Three years ago, Anthony Rendon was heading into his 30-year-old season when he signed a seven-year, $210 million contract with the Angels. In the three years before free agency, Rendon averaged 28 home runs per season with a .953 OPS and 144 OPS+. In the first three years of his new deal, the third baseman hit a total of 20 home runs, with a .779 OPS and 115 OPS+ while suiting up for 157 games.
Almost all of his production came in the first year of that deal, the COVID-shortened 2020 season. In 2021-22, he totaled just 442 plate appearances and 11 home runs while posting a meager .709 OPS and 97 OPS+. His 2022 season ended in June when he underwent wrist surgery.
The most sensible way to evaluate this deal might be as an eight-year, $300 million contract with three seasons tacked on simply to defray the annual hit to the books. The Phillies are paying Turner for the next five seasons because that’s what makes sense and they are paying him for six more seasons in order to get the deal done.

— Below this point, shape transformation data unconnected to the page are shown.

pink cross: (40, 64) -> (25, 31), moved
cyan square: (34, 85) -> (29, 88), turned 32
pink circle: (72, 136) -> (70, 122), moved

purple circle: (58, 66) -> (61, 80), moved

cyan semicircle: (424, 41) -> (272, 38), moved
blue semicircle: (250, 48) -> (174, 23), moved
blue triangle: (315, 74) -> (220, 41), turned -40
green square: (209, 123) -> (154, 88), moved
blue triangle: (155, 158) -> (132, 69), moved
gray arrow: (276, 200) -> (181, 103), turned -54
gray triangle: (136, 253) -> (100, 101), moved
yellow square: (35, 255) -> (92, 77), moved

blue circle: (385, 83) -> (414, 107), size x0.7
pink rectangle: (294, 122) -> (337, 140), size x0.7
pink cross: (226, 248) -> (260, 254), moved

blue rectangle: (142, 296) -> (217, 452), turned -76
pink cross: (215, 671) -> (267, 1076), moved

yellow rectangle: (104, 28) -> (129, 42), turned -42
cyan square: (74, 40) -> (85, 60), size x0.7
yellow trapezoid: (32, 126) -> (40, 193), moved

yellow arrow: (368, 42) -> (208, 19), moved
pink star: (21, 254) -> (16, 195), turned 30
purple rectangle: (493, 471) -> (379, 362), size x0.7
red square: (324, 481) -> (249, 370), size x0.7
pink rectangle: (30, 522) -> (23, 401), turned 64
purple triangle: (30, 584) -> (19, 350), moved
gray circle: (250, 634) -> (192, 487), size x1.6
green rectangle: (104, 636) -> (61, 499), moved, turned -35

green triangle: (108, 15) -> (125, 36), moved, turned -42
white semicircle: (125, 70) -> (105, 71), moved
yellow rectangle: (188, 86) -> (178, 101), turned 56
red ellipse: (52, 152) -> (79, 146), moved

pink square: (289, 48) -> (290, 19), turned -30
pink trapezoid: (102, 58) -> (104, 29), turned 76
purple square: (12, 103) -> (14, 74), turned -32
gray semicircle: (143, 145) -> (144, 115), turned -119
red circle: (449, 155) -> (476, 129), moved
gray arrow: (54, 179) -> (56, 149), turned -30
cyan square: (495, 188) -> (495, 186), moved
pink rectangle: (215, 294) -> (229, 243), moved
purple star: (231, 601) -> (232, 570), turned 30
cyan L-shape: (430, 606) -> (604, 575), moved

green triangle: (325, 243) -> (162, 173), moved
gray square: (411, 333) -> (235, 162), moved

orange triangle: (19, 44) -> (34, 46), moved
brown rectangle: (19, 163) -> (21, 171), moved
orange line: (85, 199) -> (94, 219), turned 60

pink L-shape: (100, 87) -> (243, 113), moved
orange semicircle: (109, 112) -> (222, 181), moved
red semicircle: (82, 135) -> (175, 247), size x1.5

That’s how unlikely Turner is to be even a league-average regular let alone worth $27.5 million at the ages of 38, 39, and 40. No player in the last 60 years has posted a league-average-or-better OPS+ while playing middle infield or center field at the age of 39-plus. The only two players to do it at the age of 38 were Derek Jeter (2012) and Jim Edmonds (2008).
Think back to Jimmy Rollins’ final season with the Phillies. The former MVP shortstop was 35 years old when he hit 17 home runs with a .717 OPS and 100 OPS+ in 2014. You might remember that as an entirely unremarkable season for Rollins, which it was. But it was also one of only 19 seasons in MLB’s expansion era in which a shortstop, second baseman, or center fielder posted an OPS+ of at least 100 at the age of 35 or older. Again, that’s a time frame of more than 60 seasons, during which there were 19 such individual performances. The Phillies will be hoping to get six out of Turner.
Clearly, though, their focus is on those first five years. Middleton views last year’s World Series run as the first step. The guy wants to win. You can’t argue with that.